“Watson Discovery can natively understand documents in Hindi and extract meaning, without having to resort to any translation to English,” says Dasgupta. “This is an outcome of our collaboration with IIT Bombay’s Center for Indian Language Technology
as a part of IBM’s AI Horizon Network.”
This way India has taken positive steps to establish a leadership role in AI. The IBM-IIT Bombay AI Horizon Network (AIHN) project is an important step - both for science and technology
and for the country’s progress.
Prof Pushpak Bhattacharyya, Professor-Department of Computer Science and Engineering, IIT- Bombay said the collaboration is focused on automation of cognition and perception. There is an emphasis on cutting edge research, high-quality publications and open and widely usable AI resources. There are social and commercial needs, whose servicing requires user interaction and information dissemination in Indian languages (IL). However, the complexity of Indian languages, low corpora and other constraints makes adoption and adaptation of English centric NLP very difficult for IL-NLP.
“Through our partnership with IBM, we have been able to use machine learning for IL-NLP and address challenges related to the low resource, understanding of Hindi language
sense, intent, sentiment and more,” says Bhattacharyya. “In two years, the endeavour has seen stellar publications coming out of the collaboration and creation of quality software (in NLP, speech and multimodal AI).”
These capabilities would help enterprises get more insights from their data and have immediate use in different areas.
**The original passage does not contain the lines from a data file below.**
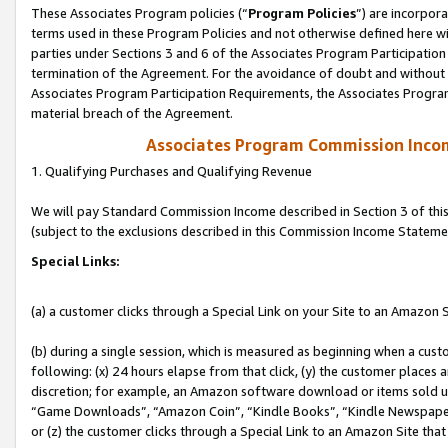
These Associates Program policies (“
Program Policies
”) are incorpor
terms used in these Program Policies and not otherwise defined here wil
parties under Sections 3 and 6 of the Associates Program Participation
termination of the Agreement. For the avoidance of doubt and without l
Associates Program Participation Requirements, the Associates Program
material breach of the Agreement.
Associates Program Commission Inco
1. Qualifying Purchases and Qualifying Revenue
We will pay Standard Commission Income described in Section 3 of thi
(subject to the exclusions described in this Commission Income Stateme
Special Links:
(a) a customer clicks through a Special Link on your Site to an Amazon S
(b) during a single session, which is measured as beginning when a custo
following: (x) 24 hours elapse from that click, (y) the customer places 
discretion; for example, an Amazon software download or items sold 
“Game Downloads”, “Amazon Coin”, “Kindle Books”, “Kindle Newspapers”
or (z) the customer clicks through a Special Link to an Amazon Site that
These also include customer care, where the frequent use of casual language has made accurate understanding, classification and fine-grained analysis difficult.
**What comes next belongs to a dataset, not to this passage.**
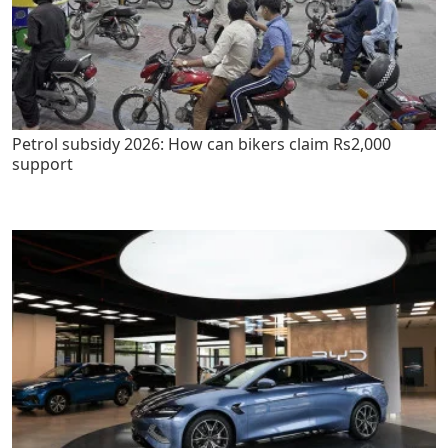
Petrol subsidy 2026: How can bikers claim Rs2,000
support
At a time when Covid-19 has wreaked havoc on humans and businesses globally, IBM’s Dasgupta also sees great applications of natural language processing technology to address the challenges posed by the pandemic.
The National Health Mission, under the Government of Andhra Pradesh, has collaborated with IBM to deploy Watson Assistant for citizens. It provides Covid-19-related information for citizens on the response efforts and measures by the Andhra Pradesh Government. The Watson virtual agent on the IBM public cloud brings together Watson Assistant, natural language processing capabilities from IBM Research, and enterprise AI search capabilities with Watson Discovery. This helps to understand and respond to common questions about Covid-19 in English, Telugu and Hindi.
Also, Indian Council of Medical Research (ICMR) collaborated with IBM to implement Watson Assistant on its portal to respond to specific queries of front line staff and data entry operators from various testing and diagnostic facilities across the country on Covid-19. The queries could be related to nature and process of data to be captured by test labs. This includes how to record inventory of test kits and reagents, the process of reporting to various Government agencies and references to the latest guidance, in addition to responding to queries on Covid-19 in general. “We helped their frontline agents actually respond to a deluge of requests that they were getting on the covid testing procedures,” says Dasgupta.
The innovation is important as less than 10 per cent of the population in the country knows the English language. This way the majority of the population is left out from the benefits of the technology.
“If you're serious about Indians, you have to be serious about Indian languages,” says Karthik Sankaranarayanan, senior manager, AI for Interaction, IBM Research India “Hindi which is being spoken by almost like 50 to 60 per cent of the population, was naturally our first goal post to go after.”
With the new technology, Watson can natively understand Hindi written in Devanagari and all such information available on the internet. This data includes text messages, emails and medical reports. The firm would be focusing on other Indian languages as well including Bengali, Kannada and Gujarati. The ability to understand any language natively is very different compared to learning a new foreign language like Mandarin or Spanish where one first translates it into English and then interprets the meaning.
Watson can presently understand Hindi in written format. Sankaranarayanan said IBM is advancing the AI technologies to understand spoken languages as well. “We're advancing Watson to understand spoken Hindi,” he said. “You'll see announcements related to advancements next year.”